If you are doing a wipe test with a 2- or 3-channel scintillation detector, record the results for each channel or set one of the channels for an "open window" (the entire spectrum).
If you are doing a area survey with a survey meter, record your results under the column labelled "GM".
If you are trying to detect only one contaminant, you can set the detector window for that radionuclide, or you can use a wide open window. Be consistent ! If you have calculated the efficiency of your detector for a particular radionuclide with a wide open window, then your wipe test results should be counted with a wide open window.
RSO customized survey report forms
In order to reduce some of the paperwork for the labs, the RSO can make personalized survey report forms. Much of the information requested on the Contamination Survey Report Form (PDF) will be repeated from week to week. Record the new information onto your personal survey form. Make copies of the customized report form.
Inspections by RSO
The RSO is required by our Agreement State broadscope materails license to conduct a minimum of one annual inspection of all radiation-handling and storage rooms at UVM. The RSO has the authority to inspect as often as necessary. Part of the inspection involves a review of the recent history of surveys conducted by laboratory personnel, a spot check for contamination, evidence of smoking, eating, or drinking, and the presence of food or drinks in a refrigerator.
RSO personnel are available to help with any of the above areas.

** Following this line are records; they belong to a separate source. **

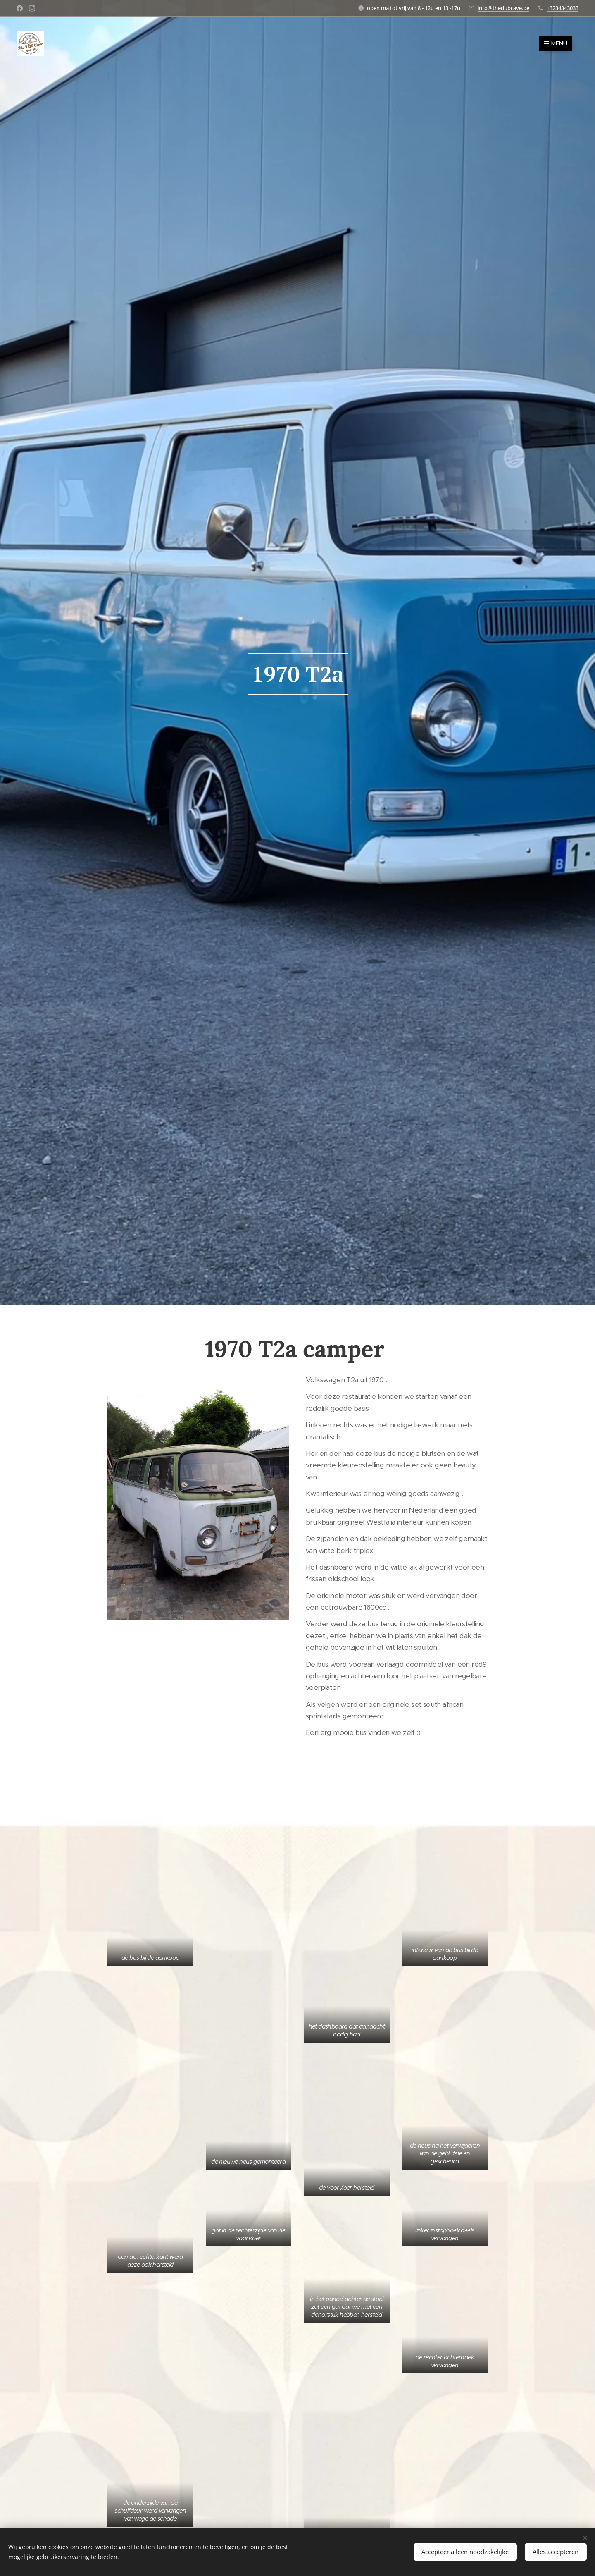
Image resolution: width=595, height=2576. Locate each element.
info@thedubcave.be (503, 8)
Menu (555, 43)
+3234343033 (562, 8)
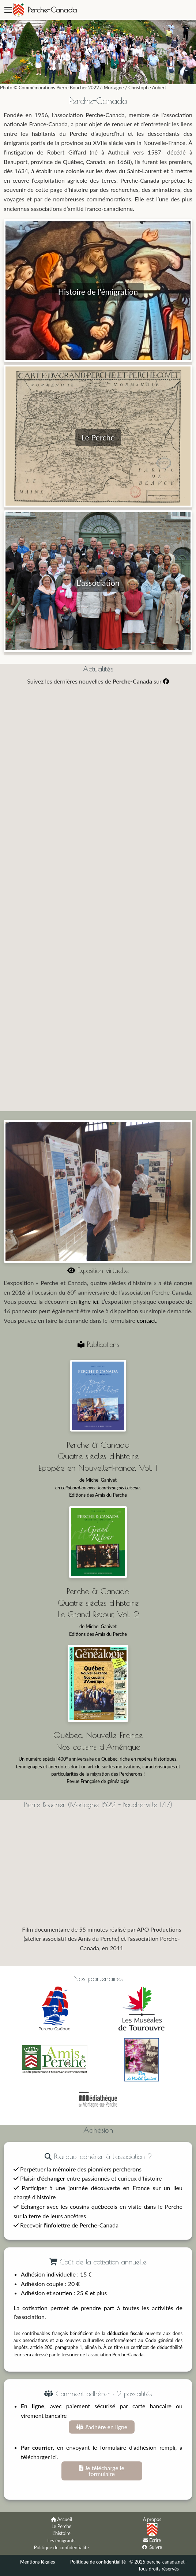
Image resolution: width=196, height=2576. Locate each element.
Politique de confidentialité (61, 2547)
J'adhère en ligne (102, 2426)
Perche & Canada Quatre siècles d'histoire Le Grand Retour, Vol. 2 (98, 1602)
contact (146, 1320)
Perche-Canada (52, 9)
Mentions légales (37, 2562)
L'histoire (61, 2533)
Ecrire (155, 2540)
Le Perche (62, 2526)
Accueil (64, 2519)
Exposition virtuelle (98, 1270)
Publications (98, 1344)
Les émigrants (62, 2540)
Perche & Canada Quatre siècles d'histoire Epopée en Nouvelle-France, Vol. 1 (98, 1456)
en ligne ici (84, 1301)
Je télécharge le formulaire (101, 2470)
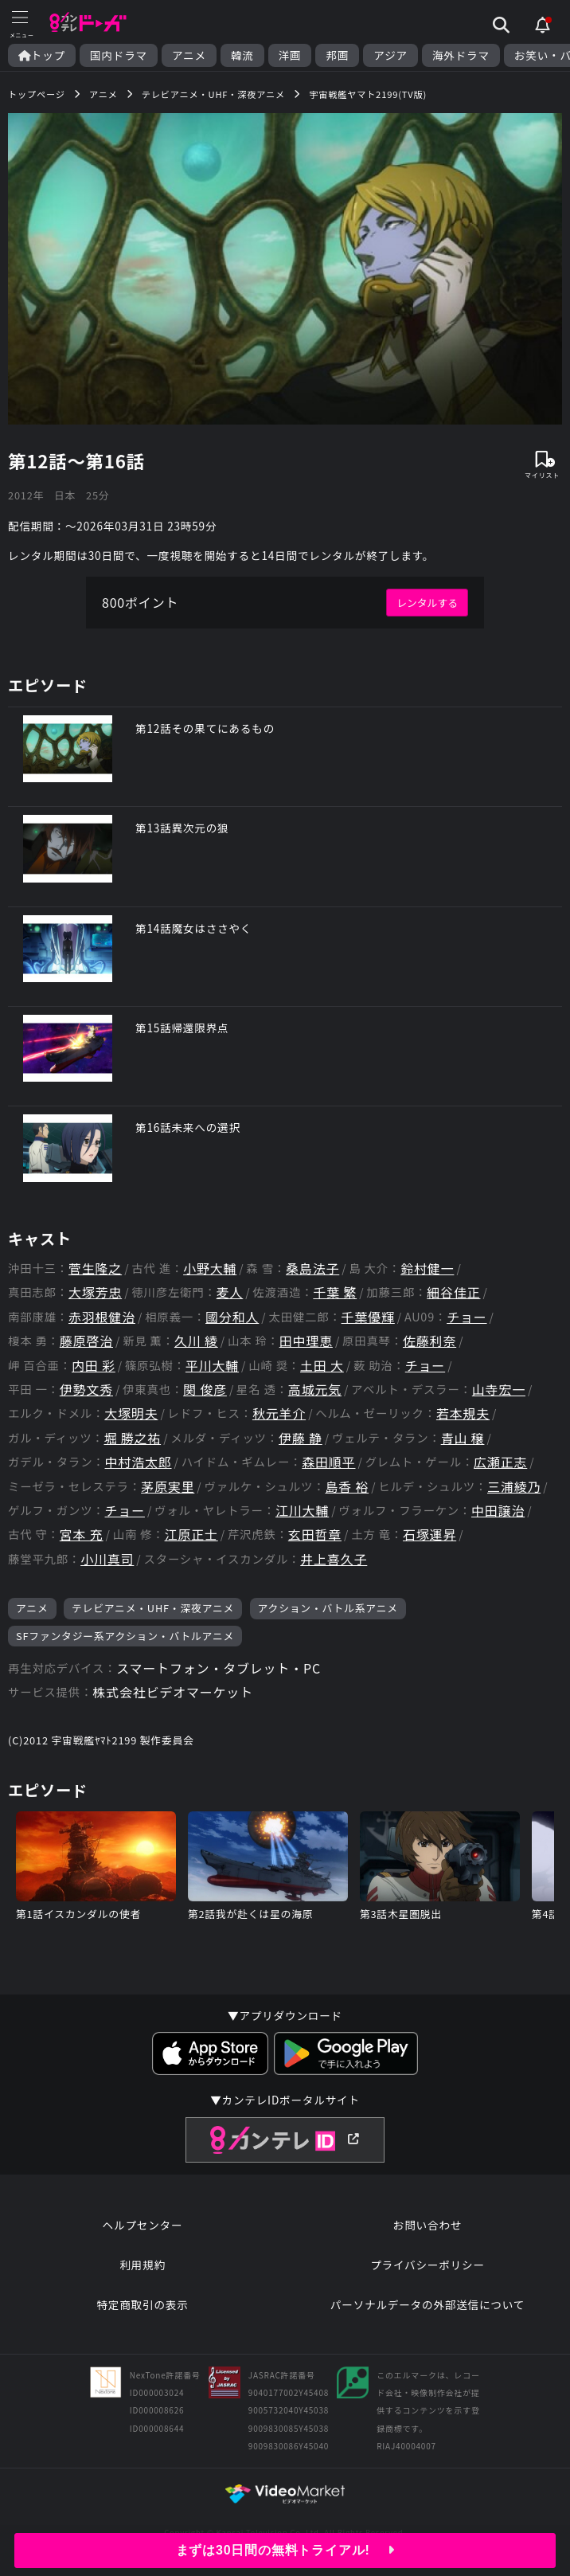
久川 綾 (196, 1341)
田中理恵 (306, 1341)
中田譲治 (498, 1510)
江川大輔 (302, 1510)
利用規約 (142, 2265)
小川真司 (107, 1559)
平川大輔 (212, 1366)
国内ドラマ (118, 55)
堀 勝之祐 (133, 1438)
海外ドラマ (461, 55)
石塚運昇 (429, 1534)
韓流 (242, 55)
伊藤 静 (300, 1438)
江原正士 (191, 1534)
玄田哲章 (315, 1534)
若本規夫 (463, 1413)
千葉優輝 (368, 1317)
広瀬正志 (500, 1462)
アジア (390, 55)
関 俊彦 (205, 1389)
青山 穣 (463, 1438)
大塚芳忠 (95, 1292)
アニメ (189, 55)
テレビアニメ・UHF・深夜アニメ (153, 1607)
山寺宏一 (498, 1389)
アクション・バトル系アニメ (328, 1607)
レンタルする (427, 602)
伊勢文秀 (86, 1389)
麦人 (230, 1292)
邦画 (337, 55)
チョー (466, 1317)
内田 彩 (93, 1366)
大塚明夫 (131, 1413)
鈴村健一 (427, 1268)
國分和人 (232, 1317)
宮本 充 (81, 1534)
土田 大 (322, 1366)
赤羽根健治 (101, 1317)
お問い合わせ (427, 2225)
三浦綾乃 (514, 1487)
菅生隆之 (95, 1268)
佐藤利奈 (429, 1341)
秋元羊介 (279, 1413)
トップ (41, 55)
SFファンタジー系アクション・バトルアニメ (125, 1635)
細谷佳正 (453, 1292)
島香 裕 (347, 1487)
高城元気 (315, 1389)
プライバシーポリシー (427, 2265)
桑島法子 (312, 1268)
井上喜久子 (333, 1559)
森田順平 (328, 1462)
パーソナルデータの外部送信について (427, 2304)
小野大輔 (209, 1268)
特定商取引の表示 (142, 2304)
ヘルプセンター (143, 2225)
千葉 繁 (335, 1292)
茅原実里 (167, 1487)
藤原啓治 (86, 1341)
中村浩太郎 (138, 1462)
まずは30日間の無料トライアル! (285, 2550)
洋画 (290, 55)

Contamination survey report to the Radiation Safety Office
Working in a contamination-free laboratory builds confidence in conducting experiments. Surveying the laboratory for radiation contamination is essential to prevent cross-contamination of equipment, counting samples, and personnel.
- Please use one form for each room.
- Send a weekly report for each radiation handling laboratory during active or inactive periods.
- Send a monthly report for each laboratory not used for radiation handling but used for waste storage, counting, or radionuclide storage in freezers and cold rooms.
- Use an open "window" on your scintillation counter if you are checking for more than one contaminant.
- Survey the areas most likely to become contaminated; e.g. work benches, floors, sinks, fume hoods, instruments, and waste storage areas.
- If the count rate of the surveyed area exceeds three times the background counting rate, it must be decontaminated and resurveyed until the count rate is less than three times background. Record the results of resurveys as indicated below.
- Call x62570 to obtain a brochure on methods of conducting surveys and decontamination techniques.
- No smoking, eating, or drinking is permitted in a radiation handling laboratory.
- If contamination is found, the investigator and other laboratory personnel must be informed.
- Send the contamination report to the Radiation Safety Office, Room 004 Rowell Building.